Mil Anos de Orações (A Thousand Years of Good Prayers),
de Wayne Wang (EUA/China, 2007)
por Francis Vogner dos Reis

Em busca da vida

Sejamos francos: Wayne Wang sempre esteve longe de ser um realizador que merecesse maior atenção. Ele sabe proceder bem ali e aqui, mas raramente faz um esforço extra para fugir do automatismo fácil que a maior parte de seus filmes apresenta. Por isso, mesmo sem ser um grande filme, é comovente que Mil Anos de Orações seja um simples trabalho elementar, longe da afasia de seus filmes de modo geral (corre por fora, Cortina de Fumaça), da vociferação de seus museus de cera como Sem Fôlego, sem também se aplicar a um trabalhinho “arrojado” como seu outro filme recente – que data também do ano passado -, o detestável A Princesa do Nebraska. Isso porque aqui ele não se preocupa em surfar em certo regime de imagens contemporâneas, como se essas, por si próprias, fossem capazes de tensionar sentido ao ritmo, o fundo à forma. Wang faz o oposto desses filmes: ele persegue algo concreto, obedece a um conceito, se submete à justa medida dos acontecimentos, dos silêncios. Seu desejo é permitir que o filme venha à tona, abrindo mão do direcionamento arbitrário que busca uma adequação a um estilo, que, na verdade, seria uma sobrecarga de formas como (novamente é preciso dizer) A Princesa do Nebraska.

O ponto de partida é comum em seu repertório: um chinês que vai aos Estados Unidos e encontra um mundo em que a concepção de tempo e trabalho em princípio é diferente do seu país, mas que no fundo, apresenta a mesma insuficiência moderna, que faz da rotina uma prisão. Em Mil Anos de Orações é o pai, cientista de foguetes aposentado na China, que visita a filha, bibliotecária em uma universidade de Montana. O pai é viúvo, ela é divorciada de um chinês. O senhor, chinês e comunista, passa os dias sozinho enquanto a filha trabalha, passeando pelo parque com uma garrafa de chá, conversando vez ou outra com uma senhora iraniana que, como ele, mal fala o inglês. Em casa, fala pouco com a filha, ela se limita a responder e a reagir.

Existe nisso tudo um trabalho complicado que é a procura do que é necessário ser dito e o que é preciso não ser dito, e mais ainda: como dar imagem à compreensão dessas coisas entre os interlocutores. Vemos uma conversa, mas, ao mesmo tempo, a recepção de cada um dos interlocutores sobre o que é dito é diferente. Por isso, quando é preciso revelar espaços de silêncio (e de sentimentos claramente contraditório ou indiscerníveis) entre os personagens, Wang se presta a construir o diálogo em um só plano, deixar que os atores se apropriem desse silêncio e da variação desses sentimentos. Existe um processo de gestação da palavra entre o pai e a filha. A palavra só vem quando ela é encontrada, Wang não precipita nada. Dá tempo aos personagens. Acredita que esses sentimentos precisam ser fundados sobre o choque entre as individualidades dos personagens. Choque não caótico, mas criador, norteador.
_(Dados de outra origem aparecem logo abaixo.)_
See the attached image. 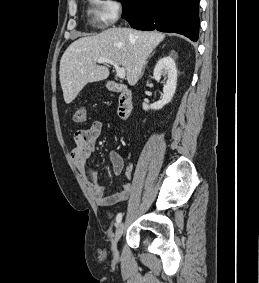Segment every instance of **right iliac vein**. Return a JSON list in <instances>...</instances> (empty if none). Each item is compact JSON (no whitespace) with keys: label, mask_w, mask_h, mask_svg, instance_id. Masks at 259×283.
Wrapping results in <instances>:
<instances>
[{"label":"right iliac vein","mask_w":259,"mask_h":283,"mask_svg":"<svg viewBox=\"0 0 259 283\" xmlns=\"http://www.w3.org/2000/svg\"><path fill=\"white\" fill-rule=\"evenodd\" d=\"M124 230H125V224L122 222L117 227L114 238L112 240V251L116 257L118 256L117 243L121 238L122 234L124 233Z\"/></svg>","instance_id":"63e3f726"}]
</instances>
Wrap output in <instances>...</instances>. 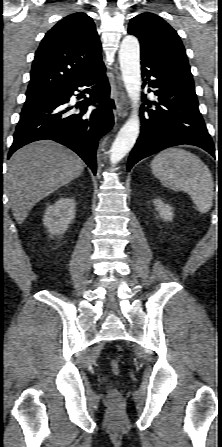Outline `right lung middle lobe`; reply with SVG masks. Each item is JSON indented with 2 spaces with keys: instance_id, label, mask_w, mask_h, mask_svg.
Masks as SVG:
<instances>
[{
  "instance_id": "right-lung-middle-lobe-1",
  "label": "right lung middle lobe",
  "mask_w": 222,
  "mask_h": 447,
  "mask_svg": "<svg viewBox=\"0 0 222 447\" xmlns=\"http://www.w3.org/2000/svg\"><path fill=\"white\" fill-rule=\"evenodd\" d=\"M54 97L55 96L26 98L25 105H24L23 109H29V108L38 106L40 104L50 101Z\"/></svg>"
}]
</instances>
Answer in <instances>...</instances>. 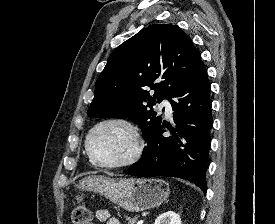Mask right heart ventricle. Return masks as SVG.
I'll use <instances>...</instances> for the list:
<instances>
[{
    "instance_id": "obj_1",
    "label": "right heart ventricle",
    "mask_w": 275,
    "mask_h": 224,
    "mask_svg": "<svg viewBox=\"0 0 275 224\" xmlns=\"http://www.w3.org/2000/svg\"><path fill=\"white\" fill-rule=\"evenodd\" d=\"M89 162H90L92 165H94L93 162H92L90 159H89Z\"/></svg>"
}]
</instances>
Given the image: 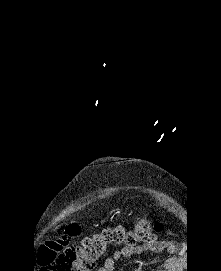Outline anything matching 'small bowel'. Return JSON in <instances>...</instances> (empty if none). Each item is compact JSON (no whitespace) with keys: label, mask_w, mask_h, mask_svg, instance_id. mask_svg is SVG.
<instances>
[{"label":"small bowel","mask_w":221,"mask_h":271,"mask_svg":"<svg viewBox=\"0 0 221 271\" xmlns=\"http://www.w3.org/2000/svg\"><path fill=\"white\" fill-rule=\"evenodd\" d=\"M173 248V242L167 239H153L151 241L143 243L141 246L138 247L123 246L122 248L114 251L111 256L106 258L104 265L98 268V271H115L117 262L121 258H130L142 252L160 253L164 250L173 252ZM175 264L176 257H171L165 262V267L169 271H172Z\"/></svg>","instance_id":"small-bowel-1"}]
</instances>
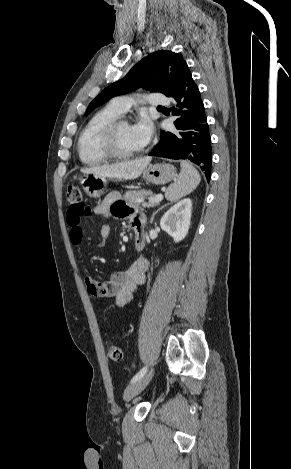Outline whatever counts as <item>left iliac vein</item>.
Here are the masks:
<instances>
[{
	"instance_id": "left-iliac-vein-1",
	"label": "left iliac vein",
	"mask_w": 291,
	"mask_h": 469,
	"mask_svg": "<svg viewBox=\"0 0 291 469\" xmlns=\"http://www.w3.org/2000/svg\"><path fill=\"white\" fill-rule=\"evenodd\" d=\"M154 374V370L151 369L148 373H146L143 377L138 379L137 381L130 384L124 391V400L129 401L134 398L136 395L141 393L145 387L148 385L150 380L152 379Z\"/></svg>"
}]
</instances>
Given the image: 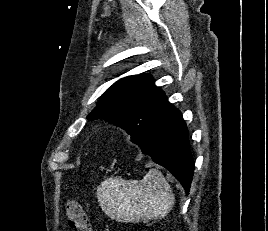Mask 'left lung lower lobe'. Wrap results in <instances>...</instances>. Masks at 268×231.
<instances>
[{
    "label": "left lung lower lobe",
    "instance_id": "0a47b994",
    "mask_svg": "<svg viewBox=\"0 0 268 231\" xmlns=\"http://www.w3.org/2000/svg\"><path fill=\"white\" fill-rule=\"evenodd\" d=\"M143 154L177 178L189 193L194 161L189 147V133L182 115L175 107L142 141L136 142Z\"/></svg>",
    "mask_w": 268,
    "mask_h": 231
}]
</instances>
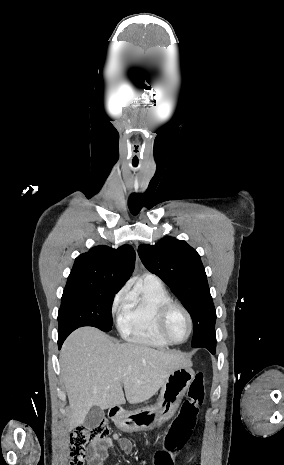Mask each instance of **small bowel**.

O plano fixo e o distanciamento (e a aproximação) dos personagens em seu interior são a ratificação de que a permanência de dois personagens dentro de um plano é uma negociação entre individualidades. Tanto que o plano e o contra-plano são usados quando essa negociação não existe ou a conversa é compreendida na base do equívoco ou da discordância declarada e sem crise, como o diálogo do protagonista com os garotos mórmons; o instante em que o guarda da universidade barra a sua entrada; ou quando ele observa sua filha com o namorado russo (ele está no escuro e fora de plano).

Wayne Wang não precipita nada. Sua busca é da imagem essencial (e descartar as que não são), porque dela é de onde nasce a palavra, submersa, recalcada ou simplesmente guardada. Acredita na espera. A função do filme é preservar e cultivar essa espera. O pai e a filha se encontram depois de anos para colocarem em ordem o que a vida tratou de dispersar ou suprimir. O título Mil Anos de Orações se refere a um ditado chinês que diz ser necessária paciência para que algo aconteça, mas para que possa acontecer um dia, é preciso mil anos de oração, ou seja, uma prática longa e serena da oração – em outras palavras encontrar o lugar do silêncio e da palavra: o único modo de ver as coisas tais como elas são. Encontrar a palavra ideal, a imagem justa.